_Goal of the exercise_
The answer must be every line below that holds the word "группа".

Page images and extracted text
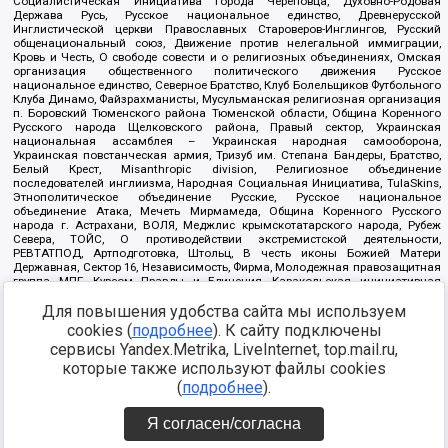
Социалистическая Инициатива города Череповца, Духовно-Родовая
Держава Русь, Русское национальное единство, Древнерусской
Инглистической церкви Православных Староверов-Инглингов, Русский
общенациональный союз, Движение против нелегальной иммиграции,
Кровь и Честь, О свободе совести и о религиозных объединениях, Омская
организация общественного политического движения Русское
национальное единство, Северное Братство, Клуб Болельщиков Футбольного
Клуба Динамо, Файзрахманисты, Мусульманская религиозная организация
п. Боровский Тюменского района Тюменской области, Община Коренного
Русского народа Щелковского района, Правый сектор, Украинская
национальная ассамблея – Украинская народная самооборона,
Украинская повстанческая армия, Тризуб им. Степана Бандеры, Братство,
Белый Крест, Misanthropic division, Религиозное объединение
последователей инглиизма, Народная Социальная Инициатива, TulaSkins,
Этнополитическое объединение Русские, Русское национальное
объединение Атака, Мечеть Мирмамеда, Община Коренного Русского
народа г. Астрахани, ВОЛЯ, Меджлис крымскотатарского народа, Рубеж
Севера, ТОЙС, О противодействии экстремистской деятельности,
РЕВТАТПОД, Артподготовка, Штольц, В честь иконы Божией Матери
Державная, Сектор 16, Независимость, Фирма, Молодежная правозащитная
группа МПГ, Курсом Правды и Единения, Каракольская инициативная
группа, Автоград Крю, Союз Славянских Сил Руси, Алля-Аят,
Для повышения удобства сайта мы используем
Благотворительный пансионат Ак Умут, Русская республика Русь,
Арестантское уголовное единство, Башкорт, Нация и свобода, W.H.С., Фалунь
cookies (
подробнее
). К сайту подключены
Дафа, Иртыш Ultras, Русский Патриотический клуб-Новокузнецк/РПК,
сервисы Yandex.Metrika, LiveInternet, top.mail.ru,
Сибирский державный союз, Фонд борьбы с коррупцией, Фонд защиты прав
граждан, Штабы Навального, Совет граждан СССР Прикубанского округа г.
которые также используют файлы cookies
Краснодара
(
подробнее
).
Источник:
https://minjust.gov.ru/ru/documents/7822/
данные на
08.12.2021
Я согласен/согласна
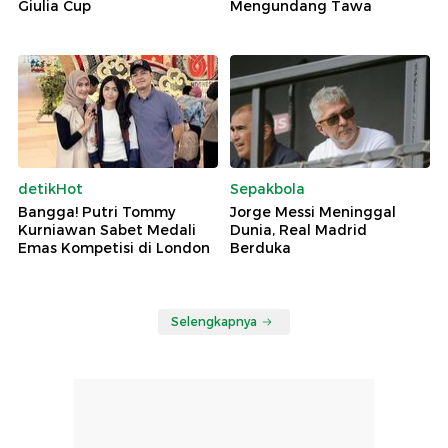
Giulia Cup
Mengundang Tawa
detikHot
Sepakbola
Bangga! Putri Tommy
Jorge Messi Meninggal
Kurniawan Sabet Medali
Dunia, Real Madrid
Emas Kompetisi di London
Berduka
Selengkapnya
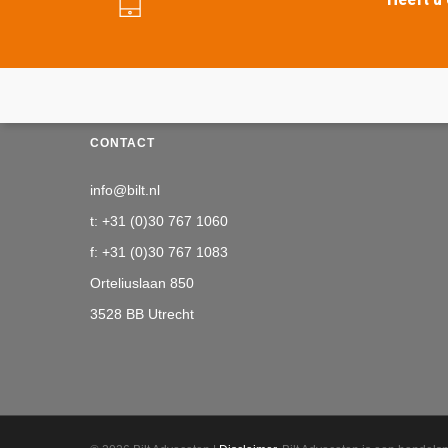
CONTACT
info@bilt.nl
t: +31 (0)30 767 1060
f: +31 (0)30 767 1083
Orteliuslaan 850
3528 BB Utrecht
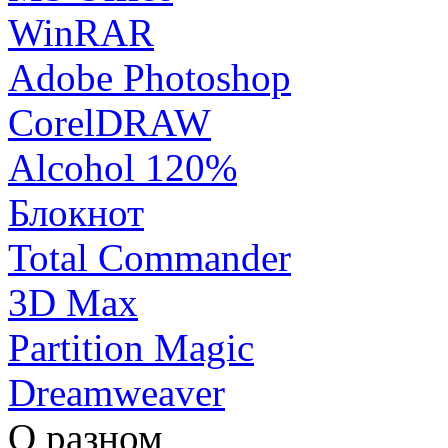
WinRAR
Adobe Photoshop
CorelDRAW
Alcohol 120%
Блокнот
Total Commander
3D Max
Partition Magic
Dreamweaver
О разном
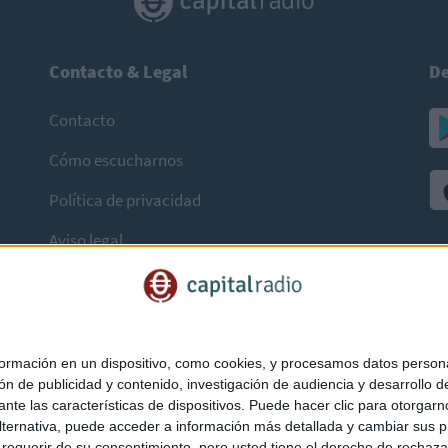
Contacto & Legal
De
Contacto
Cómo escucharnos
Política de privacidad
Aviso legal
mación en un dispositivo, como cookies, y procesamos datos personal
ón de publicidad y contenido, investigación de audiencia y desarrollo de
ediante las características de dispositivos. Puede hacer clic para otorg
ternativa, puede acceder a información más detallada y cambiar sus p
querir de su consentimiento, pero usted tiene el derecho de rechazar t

_Task response_
группа МПГ, Курсом Правды и Единения, Каракольская инициативная
группа, Автоград Крю, Союз Славянских Сил Руси, Алля-Аят,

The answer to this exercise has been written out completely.